> [Material supplied]
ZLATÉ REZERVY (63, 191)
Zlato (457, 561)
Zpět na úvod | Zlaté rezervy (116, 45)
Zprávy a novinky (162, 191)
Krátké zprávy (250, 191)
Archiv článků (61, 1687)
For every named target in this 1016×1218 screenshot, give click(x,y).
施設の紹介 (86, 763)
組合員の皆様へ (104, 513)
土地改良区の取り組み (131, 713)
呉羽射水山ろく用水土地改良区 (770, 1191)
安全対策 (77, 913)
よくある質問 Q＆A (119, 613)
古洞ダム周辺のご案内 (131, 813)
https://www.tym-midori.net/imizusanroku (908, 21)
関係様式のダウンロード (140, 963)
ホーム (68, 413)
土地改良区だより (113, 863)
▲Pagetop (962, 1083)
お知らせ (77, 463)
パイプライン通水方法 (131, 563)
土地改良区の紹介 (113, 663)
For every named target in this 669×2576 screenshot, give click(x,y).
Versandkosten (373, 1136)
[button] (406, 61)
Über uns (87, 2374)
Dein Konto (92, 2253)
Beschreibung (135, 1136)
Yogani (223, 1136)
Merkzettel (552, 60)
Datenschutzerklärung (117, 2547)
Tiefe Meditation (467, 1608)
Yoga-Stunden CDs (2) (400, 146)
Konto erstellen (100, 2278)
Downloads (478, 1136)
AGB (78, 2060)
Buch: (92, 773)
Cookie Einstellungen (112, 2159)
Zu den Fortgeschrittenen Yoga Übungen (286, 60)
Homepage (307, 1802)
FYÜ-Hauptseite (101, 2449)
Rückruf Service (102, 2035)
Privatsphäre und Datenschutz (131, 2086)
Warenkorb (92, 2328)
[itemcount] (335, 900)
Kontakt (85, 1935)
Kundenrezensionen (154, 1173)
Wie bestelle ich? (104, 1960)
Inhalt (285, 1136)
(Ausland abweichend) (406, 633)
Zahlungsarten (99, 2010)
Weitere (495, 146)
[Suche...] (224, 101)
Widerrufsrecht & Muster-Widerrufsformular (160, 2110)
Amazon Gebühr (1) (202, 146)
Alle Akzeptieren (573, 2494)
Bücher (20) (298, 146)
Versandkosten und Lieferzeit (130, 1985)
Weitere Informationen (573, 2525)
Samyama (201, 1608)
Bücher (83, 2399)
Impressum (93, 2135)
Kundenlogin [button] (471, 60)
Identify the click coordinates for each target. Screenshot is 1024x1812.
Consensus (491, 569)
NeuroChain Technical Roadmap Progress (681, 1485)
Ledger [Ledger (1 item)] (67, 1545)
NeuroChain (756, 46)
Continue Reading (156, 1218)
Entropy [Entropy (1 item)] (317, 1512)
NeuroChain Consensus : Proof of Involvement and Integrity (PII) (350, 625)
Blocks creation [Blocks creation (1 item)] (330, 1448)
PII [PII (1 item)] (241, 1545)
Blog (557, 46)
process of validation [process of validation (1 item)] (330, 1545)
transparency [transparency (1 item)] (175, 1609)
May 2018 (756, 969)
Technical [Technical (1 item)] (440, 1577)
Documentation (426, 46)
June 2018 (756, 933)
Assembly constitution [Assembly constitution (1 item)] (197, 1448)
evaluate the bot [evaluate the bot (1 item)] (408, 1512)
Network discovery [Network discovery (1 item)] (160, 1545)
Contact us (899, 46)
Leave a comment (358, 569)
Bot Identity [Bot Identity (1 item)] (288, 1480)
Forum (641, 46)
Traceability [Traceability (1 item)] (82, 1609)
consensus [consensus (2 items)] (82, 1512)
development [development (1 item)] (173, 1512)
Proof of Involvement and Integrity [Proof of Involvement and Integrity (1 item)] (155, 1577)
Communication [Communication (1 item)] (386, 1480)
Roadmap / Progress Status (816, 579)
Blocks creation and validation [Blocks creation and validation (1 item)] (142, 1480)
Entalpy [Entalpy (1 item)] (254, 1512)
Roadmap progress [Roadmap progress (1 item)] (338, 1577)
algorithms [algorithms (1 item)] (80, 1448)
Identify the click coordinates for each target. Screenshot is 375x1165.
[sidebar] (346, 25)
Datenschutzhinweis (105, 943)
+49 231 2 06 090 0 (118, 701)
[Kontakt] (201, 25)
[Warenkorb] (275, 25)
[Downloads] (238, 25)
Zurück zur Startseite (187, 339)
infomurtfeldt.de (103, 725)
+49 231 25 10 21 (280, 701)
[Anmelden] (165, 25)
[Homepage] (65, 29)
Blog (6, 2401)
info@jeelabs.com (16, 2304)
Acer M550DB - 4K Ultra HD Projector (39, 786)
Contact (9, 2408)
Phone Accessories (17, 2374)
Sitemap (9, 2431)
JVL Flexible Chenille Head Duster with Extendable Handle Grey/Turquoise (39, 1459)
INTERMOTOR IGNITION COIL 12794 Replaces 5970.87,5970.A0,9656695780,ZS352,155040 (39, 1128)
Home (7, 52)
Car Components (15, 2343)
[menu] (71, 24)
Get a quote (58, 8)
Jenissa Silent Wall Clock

> [Required work] The records above should be restated exactly, line for line.

> [Response to this exercise]
ZLATÉ REZERVY (63, 191)
Zlato (457, 561)
Zpět na úvod | Zlaté rezervy (116, 45)
Zprávy a novinky (162, 191)
Krátké zprávy (250, 191)
Archiv článků (61, 1687)
For every named target in this 1016×1218 screenshot, give click(x,y).
施設の紹介 (86, 763)
組合員の皆様へ (104, 513)
土地改良区の取り組み (131, 713)
呉羽射水山ろく用水土地改良区 (770, 1191)
安全対策 (77, 913)
よくある質問 Q＆A (119, 613)
古洞ダム周辺のご案内 (131, 813)
https://www.tym-midori.net/imizusanroku (908, 21)
関係様式のダウンロード (140, 963)
ホーム (68, 413)
土地改良区だより (113, 863)
▲Pagetop (962, 1083)
お知らせ (77, 463)
パイプライン通水方法 (131, 563)
土地改良区の紹介 (113, 663)
For every named target in this 669×2576 screenshot, give click(x,y).
Versandkosten (373, 1136)
[button] (406, 61)
Über uns (87, 2374)
Dein Konto (92, 2253)
Beschreibung (135, 1136)
Yogani (223, 1136)
Merkzettel (552, 60)
Datenschutzerklärung (117, 2547)
Tiefe Meditation (467, 1608)
Yoga-Stunden CDs (2) (400, 146)
Konto erstellen (100, 2278)
Downloads (478, 1136)
AGB (78, 2060)
Buch: (92, 773)
Cookie Einstellungen (112, 2159)
Zu den Fortgeschrittenen Yoga Übungen (286, 60)
Homepage (307, 1802)
FYÜ-Hauptseite (101, 2449)
Rückruf Service (102, 2035)
Privatsphäre und Datenschutz (131, 2086)
Warenkorb (92, 2328)
[itemcount] (335, 900)
Kontakt (85, 1935)
Kundenrezensionen (154, 1173)
Wie bestelle ich? (104, 1960)
Inhalt (285, 1136)
(Ausland abweichend) (406, 633)
Zahlungsarten (99, 2010)
Weitere (495, 146)
[Suche...] (224, 101)
Widerrufsrecht & Muster-Widerrufsformular (160, 2110)
Amazon Gebühr (1) (202, 146)
Alle Akzeptieren (573, 2494)
Bücher (20) (298, 146)
Versandkosten und Lieferzeit (130, 1985)
Weitere Informationen (573, 2525)
Samyama (201, 1608)
Bücher (83, 2399)
Impressum (93, 2135)
Kundenlogin [button] (471, 60)
Identify the click coordinates for each target. Screenshot is 1024x1812.
Consensus (491, 569)
NeuroChain Technical Roadmap Progress (681, 1485)
Ledger [Ledger (1 item)] (67, 1545)
NeuroChain (756, 46)
Continue Reading (156, 1218)
Entropy [Entropy (1 item)] (317, 1512)
NeuroChain Consensus : Proof of Involvement and Integrity (PII) (350, 625)
Blocks creation [Blocks creation (1 item)] (330, 1448)
PII [PII (1 item)] (241, 1545)
Blog (557, 46)
process of validation [process of validation (1 item)] (330, 1545)
transparency [transparency (1 item)] (175, 1609)
May 2018 (756, 969)
Technical [Technical (1 item)] (440, 1577)
Documentation (426, 46)
June 2018 (756, 933)
Assembly constitution [Assembly constitution (1 item)] (197, 1448)
evaluate the bot [evaluate the bot (1 item)] (408, 1512)
Network discovery [Network discovery (1 item)] (160, 1545)
Contact us (899, 46)
Leave a comment (358, 569)
Bot Identity [Bot Identity (1 item)] (288, 1480)
Forum (641, 46)
Traceability [Traceability (1 item)] (82, 1609)
consensus [consensus (2 items)] (82, 1512)
development [development (1 item)] (173, 1512)
Proof of Involvement and Integrity [Proof of Involvement and Integrity (1 item)] (155, 1577)
Communication [Communication (1 item)] (386, 1480)
Roadmap / Progress Status (816, 579)
Blocks creation and validation [Blocks creation and validation (1 item)] (142, 1480)
Entalpy [Entalpy (1 item)] (254, 1512)
Roadmap progress [Roadmap progress (1 item)] (338, 1577)
algorithms [algorithms (1 item)] (80, 1448)
Identify the click coordinates for each target. Screenshot is 375x1165.
[sidebar] (346, 25)
Datenschutzhinweis (105, 943)
+49 231 2 06 090 0 (118, 701)
[Kontakt] (201, 25)
[Warenkorb] (275, 25)
[Downloads] (238, 25)
Zurück zur Startseite (187, 339)
infomurtfeldt.de (103, 725)
+49 231 25 10 21 (280, 701)
[Anmelden] (165, 25)
[Homepage] (65, 29)
Blog (6, 2401)
info@jeelabs.com (16, 2304)
Acer M550DB - 4K Ultra HD Projector (39, 786)
Contact (9, 2408)
Phone Accessories (17, 2374)
Sitemap (9, 2431)
JVL Flexible Chenille Head Duster with Extendable Handle Grey/Turquoise (39, 1459)
INTERMOTOR IGNITION COIL 12794 Replaces 5970.87,5970.A0,9656695780,ZS352,155040 (39, 1128)
Home (7, 52)
Car Components (15, 2343)
[menu] (71, 24)
Get a quote (58, 8)
Jenissa Silent Wall Clock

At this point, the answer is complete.